--- Given entries ---

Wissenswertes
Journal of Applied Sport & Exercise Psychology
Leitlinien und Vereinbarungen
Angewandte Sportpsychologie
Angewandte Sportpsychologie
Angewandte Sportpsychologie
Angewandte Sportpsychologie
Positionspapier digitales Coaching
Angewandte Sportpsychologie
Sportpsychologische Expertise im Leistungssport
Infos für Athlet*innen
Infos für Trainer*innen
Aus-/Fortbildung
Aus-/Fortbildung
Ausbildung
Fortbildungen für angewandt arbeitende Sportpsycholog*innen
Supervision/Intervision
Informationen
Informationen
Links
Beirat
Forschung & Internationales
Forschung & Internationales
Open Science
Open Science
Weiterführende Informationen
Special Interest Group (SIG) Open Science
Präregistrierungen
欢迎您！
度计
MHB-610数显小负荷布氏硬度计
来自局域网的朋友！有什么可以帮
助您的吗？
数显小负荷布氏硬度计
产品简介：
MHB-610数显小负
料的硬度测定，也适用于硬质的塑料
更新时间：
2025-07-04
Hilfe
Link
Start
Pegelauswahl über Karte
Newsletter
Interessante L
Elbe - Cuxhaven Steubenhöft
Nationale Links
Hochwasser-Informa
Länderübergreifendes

---
--- Given entries ---

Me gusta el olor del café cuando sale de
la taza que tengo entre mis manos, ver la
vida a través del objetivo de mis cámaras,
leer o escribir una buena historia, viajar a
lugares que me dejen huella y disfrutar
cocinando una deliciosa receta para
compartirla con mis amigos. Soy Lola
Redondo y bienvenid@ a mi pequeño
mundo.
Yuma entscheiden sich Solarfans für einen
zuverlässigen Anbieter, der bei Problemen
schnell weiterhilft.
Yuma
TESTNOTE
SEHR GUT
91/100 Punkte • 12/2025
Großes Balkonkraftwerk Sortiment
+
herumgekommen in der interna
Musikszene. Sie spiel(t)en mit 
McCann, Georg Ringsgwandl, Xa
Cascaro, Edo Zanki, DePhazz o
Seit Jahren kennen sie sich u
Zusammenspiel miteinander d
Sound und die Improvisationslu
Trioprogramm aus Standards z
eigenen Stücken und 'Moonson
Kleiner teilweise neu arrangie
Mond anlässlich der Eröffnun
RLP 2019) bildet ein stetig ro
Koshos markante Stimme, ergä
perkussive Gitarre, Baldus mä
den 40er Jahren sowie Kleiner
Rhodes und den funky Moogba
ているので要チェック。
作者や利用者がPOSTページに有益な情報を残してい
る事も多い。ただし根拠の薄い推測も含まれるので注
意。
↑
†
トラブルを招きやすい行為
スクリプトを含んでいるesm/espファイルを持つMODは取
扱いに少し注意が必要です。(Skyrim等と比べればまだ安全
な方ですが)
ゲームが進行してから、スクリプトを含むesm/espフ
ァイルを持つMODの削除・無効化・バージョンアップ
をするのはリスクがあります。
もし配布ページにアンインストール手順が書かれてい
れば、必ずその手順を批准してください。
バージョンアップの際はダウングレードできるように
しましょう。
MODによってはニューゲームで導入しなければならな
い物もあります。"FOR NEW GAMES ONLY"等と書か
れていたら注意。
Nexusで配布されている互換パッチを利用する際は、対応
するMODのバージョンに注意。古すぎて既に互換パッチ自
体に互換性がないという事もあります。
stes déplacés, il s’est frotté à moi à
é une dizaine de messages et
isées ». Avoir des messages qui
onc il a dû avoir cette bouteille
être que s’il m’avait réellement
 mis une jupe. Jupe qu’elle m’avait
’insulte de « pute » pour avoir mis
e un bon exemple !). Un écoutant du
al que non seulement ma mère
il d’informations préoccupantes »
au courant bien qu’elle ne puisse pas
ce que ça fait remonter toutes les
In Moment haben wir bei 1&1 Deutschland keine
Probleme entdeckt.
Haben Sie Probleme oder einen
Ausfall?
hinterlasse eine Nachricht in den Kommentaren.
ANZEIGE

---

### [Your instructions]
What belongs in the answer is each line of the data that has the word "Jahren".

### [Response]
Seit Jahren kennen sie sich u
den 40er Jahren sowie Kleiner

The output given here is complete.